As I have pointed out before, and no doubt will again, this was not the only threat of shutdown we have ahead.
The agreement reached last week does not resolve appropriations issues for the year — if there were no intention of sparking controversy, or using the hostage-taking methods that have become commonplace in the House, there would be no reason to do more very short-term continuing resolutions.
Why not, because the dollar levels are set, do a longer-term continuing resolution and let it be superseded, if possible, by the regular order of appropriations bills as they pass both chambers and achieve compromise in a conference.
The fact that we are on a very short leash, with another deadline coming in mid-November, suggests another pattern, just like last year’s, of using the deadlines for leverage.
Are House Republicans likely to accede to the numbers on Interior-Environment appropriations by giving up on their dozens of riders designed to strangle the Environmental Protection Agency and undercut the bulk of existing environmental regulations? On the provisions they want to build in denying money to implement the Affordable Care Act or Dodd-Frank? Hardly.
To be sure, they might give in, as they did on offsets for disaster relief, if Democrats dig in and find a way, using the presidential bully pulpit, to make it clear that a shutdown, partial or more, would redound more against Republicans than Democrats. But I will be very surprised if we don’t see a lot of brinkmanship here in coming months.
On the disaster relief front, Cantor’s office released a study by the majority staff of the House Appropriations Committee saying that offsets on disaster relief are actually commonplace, if not routine.
I dug into their examples a bit, albeit with my limited expertise on what really goes down on the process for supplemental appropriations, and found the examples they used shaky at best.
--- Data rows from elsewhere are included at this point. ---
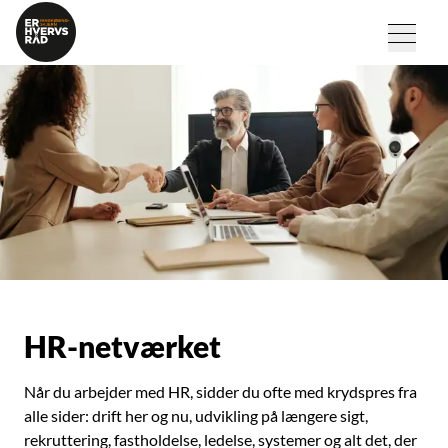
HR-netværket
Når du arbejder med HR, sidder du ofte med krydspres fra
alle sider: drift her og nu, udvikling på længere sigt,
rekruttering, fastholdelse, ledelse, systemer og alt det, der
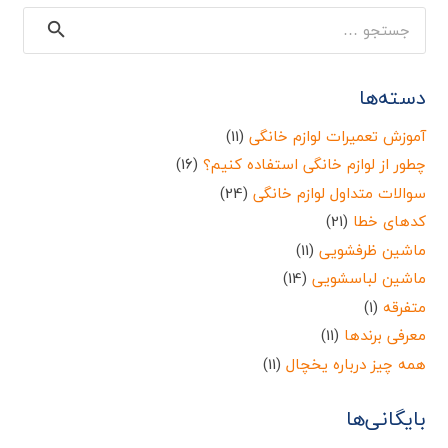
جستجو
برای:
دسته‌ها
آموزش تعمیرات لوازم خانگی
(11)
چطور از لوازم خانگی استفاده کنیم؟
(16)
سوالات متداول لوازم خانگی
(24)
کدهای خطا
(21)
ماشین ظرفشویی
(11)
ماشین لباسشویی
(14)
متفرقه
(1)
معرفی برندها
(11)
همه چیز درباره یخچال
(11)
بایگانی‌ها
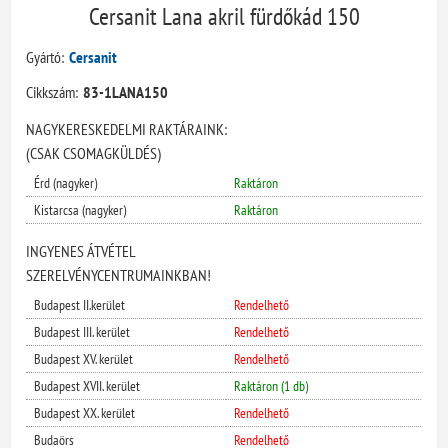
Cersanit Lana akril fürdőkád 150
Gyártó:
Cersanit
Cikkszám:
83-1LANA150
NAGYKERESKEDELMI RAKTÁRAINK:
(CSAK CSOMAGKÜLDÉS)
Érd (nagyker)
Raktáron
Kistarcsa (nagyker)
Raktáron
INGYENES ÁTVÉTEL
SZERELVÉNYCENTRUMAINKBAN!
Budapest II.kerület
Rendelhető
Budapest III. kerület
Rendelhető
Budapest XV. kerület
Rendelhető
Budapest XVII. kerület
Raktáron (1 db)
Budapest XX. kerület
Rendelhető
Budaörs
Rendelhető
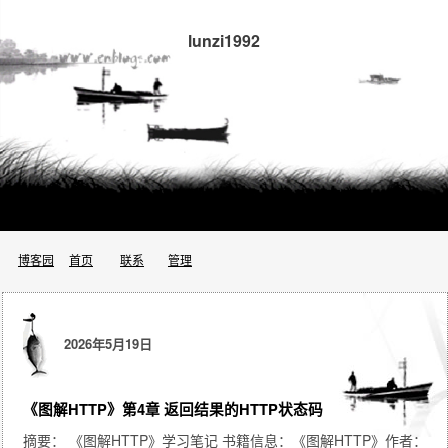
lunzi1992
博客园
首页
联系
管理
2026年5月19日
《图解HTTP》第4章 返回结果的HTTP状态码
摘要： 《图解HTTP》学习笔记 书籍信息：《图解HTTP》作者：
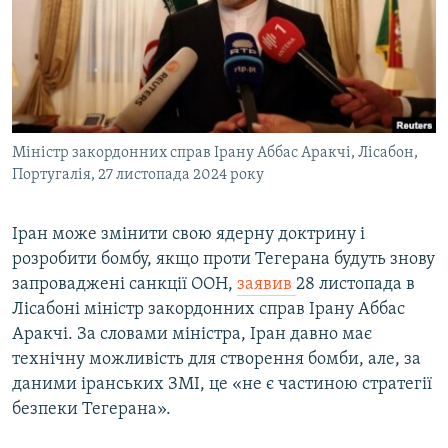
МУЛЬТИМЕДІА
ФОТО
СПЕЦПРОЄКТИ
ПОДКАСТИ
Міністр закордонних справ Ірану Аббас Аракчі, Лісабон,
Португалія, 27 листопада 2024 року
КРИМ РЕАЛІЇ
РУС
Іран може змінити свою ядерну доктрину і
УКР
розробити бомбу, якщо проти Тегерана будуть знову
КТАТ
запроваджені санкції ООН,
заявив
28 листопада в
Лісабоні міністр закордонних справ Ірану Аббас
ДОЛУЧАЙСЯ!
Аракчі. За словами міністра, Іран давно має
технічну можливість для створення бомби, але, за
даними іранських ЗМІ, це «не є частиною стратегії
безпеки Тегерана».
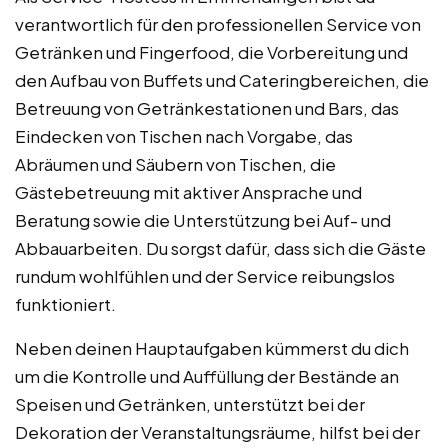
verantwortlich für den professionellen Service von
Getränken und Fingerfood, die Vorbereitung und
den Aufbau von Buffets und Cateringbereichen, die
Betreuung von Getränkestationen und Bars, das
Eindecken von Tischen nach Vorgabe, das
Abräumen und Säubern von Tischen, die
Gästebetreuung mit aktiver Ansprache und
Beratung sowie die Unterstützung bei Auf- und
Abbauarbeiten. Du sorgst dafür, dass sich die Gäste
rundum wohlfühlen und der Service reibungslos
funktioniert.
Neben deinen Hauptaufgaben kümmerst du dich
um die Kontrolle und Auffüllung der Bestände an
Speisen und Getränken, unterstützt bei der
Dekoration der Veranstaltungsräume, hilfst bei der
Scott Lilly, the former Democratic staff director of the House Appropriations Committee, has done his own more devastating analysis. Lilly, now a senior fellow at the Center for American Progress, shows that after a decade of battles over how to pay for unforeseen emergencies, Congress in 1990 decided to create a process to pay for “dire emergencies,” as designated by the president and Congress, outside the normal appropriations setting.
During the 1990s, emergency spending totaled less than $140 billion — a third of which was for the Gulf War (repaid by our allies.) Take that out, and we are looking at less than $10 billion a year on average for dire emergency spending.
But as Lilly, using a Congressional Budget Office report, noted, that changed in fiscal 2002, during a time when Republicans controlled the reins of power in Washington, D.C.; for the next six years, unbudgeted emergency spending grew to an average of $103 billion a year. It was not because we had more “dire emergencies.”
It was because the White House and Congressional Republicans decided to use the back door of supplemental appropriations for all kinds of spending, especially on Iraq, that could not pass any laugh test as an emergency — such as printing political posters and creating a local area network for the Iraq Stock Exchange. There were no offsets.
Were there offsets for real disaster relief? A Congressional Research Service report shows that there were always small amounts of money rescinded that had been appropriated for prior years’ emergencies — that was true for disasters and nondisasters, regular appropriations and emergency supplemental.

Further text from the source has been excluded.